Streamlined Mediatec gains competitive edge from factory sports broadcast production

SVG Mediatec Henriksen

Stepping up for mid-market sports production: Henriksen with Mediatec’s new HD18

Mediatec Broadcasting has taken delivery of both the tenth of its 10-camera Streamline OB trucks from Broadcast Solutions, and of three new 6-camera Compact Streamline vans, as it seeks to target middle market and lower league sports. The Swedish OB company developed the Streamline concept with Broadcast Solutions three years ago, ordering ten identical trucks, while the German systems integrator has now sold further Streamline OBs, which cost €2-2.5m depending on final specifications, to other broadcasters.

Over three years the trucks “have changed a little bit, due to the fact that some of the equipment we chose at the beginning has changed or been upgraded, but we’ve made a programme to upgrade earlier trucks, so they are still all the same,” said Mediatec CEO Paul Henriksen. The commonality of equipment means that any of its staff in Scandinavia or the German-speaking countries, can easily operate any truck.

“The beauty is you put down the development costs in the first one, so it saves you a lot of money, so long as you stick to the concept.” When Mediatec invested in its first HD 40-camera dual-expandable truck, “we had five people working on it for 18 months, on top of what we paid for the truck. This truck [its latest HD18, which was on show at IBC] had a two day acceptance test,” and delivered a live hockey match from the north of Sweden the weekend after IBC.

“I think about the cost of people. It’s an enormous amount of money,” he added. Also, “when you purchase equipment for ten trucks, you get good deals.”

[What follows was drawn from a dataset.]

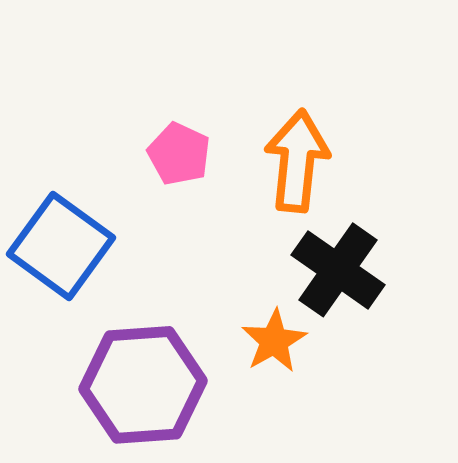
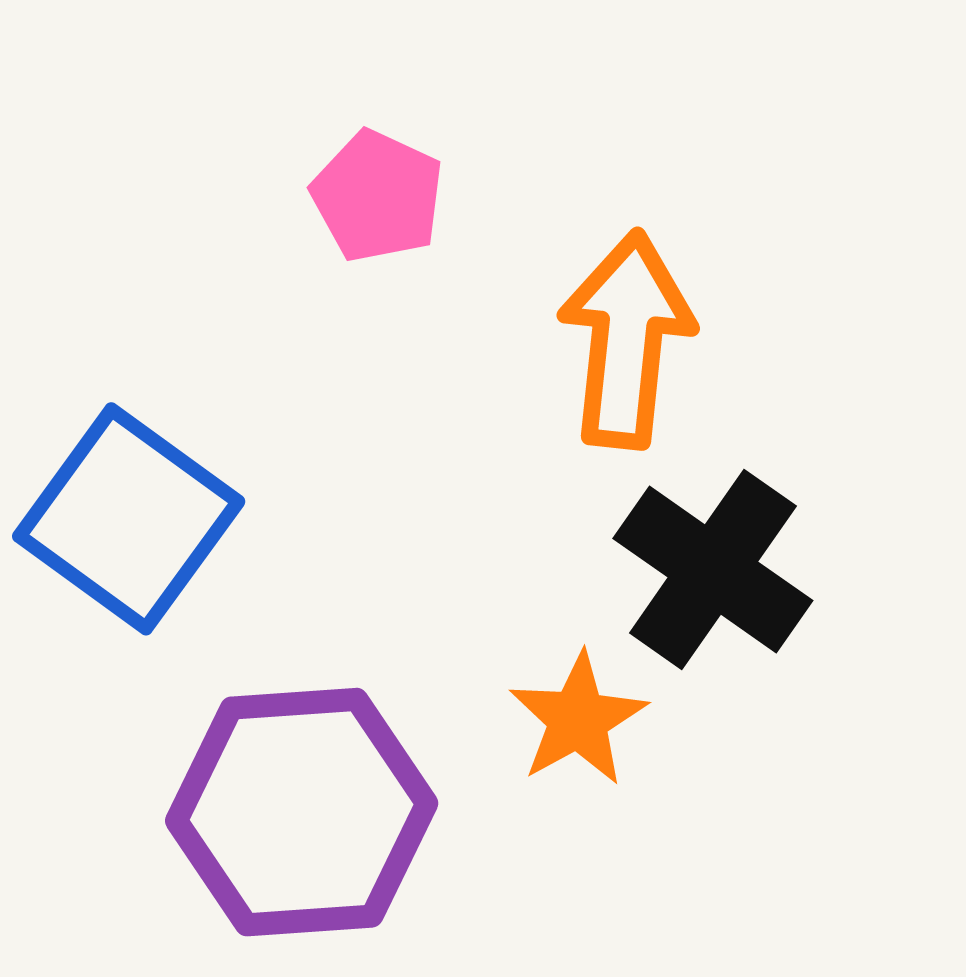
pink pentagon: (179, 154) -> (378, 196), moved

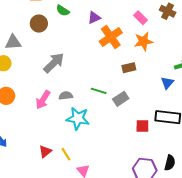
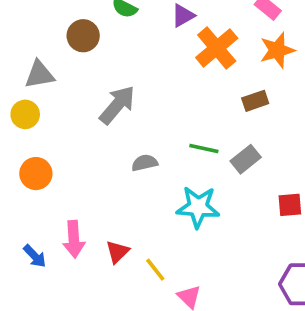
pink arrow: (43, 100) -> (74, 239), moved, turned -30
cyan star: (78, 118) -> (198, 207), moved
red triangle: (45, 151) -> (117, 252), moved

The OBs carry ten cameras, with ten external inputs, three EVS, and two HDCAM VTRs. “The whole concept is designed to do big volume productions of football and ice hockey, or basketball [as it does in Germany], on contracts of two to five years.”

The three Streamline Compact vans were all delivered in September and started doing German basketball this month. Mediatec hopes to eventually buy ten of these vans, depending on contracts. These are designed for smaller productions, “but with high-quality equipment and fibre, so the rigging time can be as short as possible,” he explained.

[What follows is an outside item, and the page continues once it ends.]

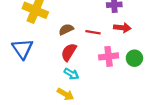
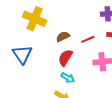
red line: (93, 32) -> (88, 39), turned -32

“In all the trucks we have Riedel MediorNet, so we can quickly set up all the external communications.”

Both the trucks and vans can carry the cameras on board, so they don’t need a support vehicle, “and all our more than 100 technicians around Europe can easily use all of these trucks, so it saves training and travel,” he added.

“If you don’t have a storage truck, you halve the diesel costs and only need one driver. It’s all about trying to do factory TV.” Mediatec also has ten larger trucks, built between 2006 and 2009 (and since upgraded), catering for 20 to 40 cameras, “but that market is extremely competitive.”

SVG Mediatec Compact exterior copy

One of Mediatec’s new 6-camera Compact Streamline vans at IBC, built by Broadcast Solutions

However, “we don’t have any competitors” for the Streamline OBs. “The bigger trucks have a totally different cost structure,” which makes it hard for them to make money on contracts the Streamline is purpose built for. “If you compare a Streamline to a 20-camera truck from one of our competitors, it is about one-third of the price. This is €2-€2.5m to build, compared to about €6m for a big truck,” he said.

It also helped that “we have invested in a time period when few European competitors were doing investment.”

It is focused on the Nordic and German-speaking parts of Europe “and we have a strategy to be among the three best players who enter the market in a country.” It has achieved that in all the countries so far, except Germany, “where we’re close to that.”

Getting distribution right

Mediatec has one department doing “huge productions”, such as the Olympics or World Championships, another for the medium size league productions (Streamline), and a third using compact vehicles for smaller sports, mainly for IPTV (“streaming a lot of fibre-over-IP connections using Elemental”).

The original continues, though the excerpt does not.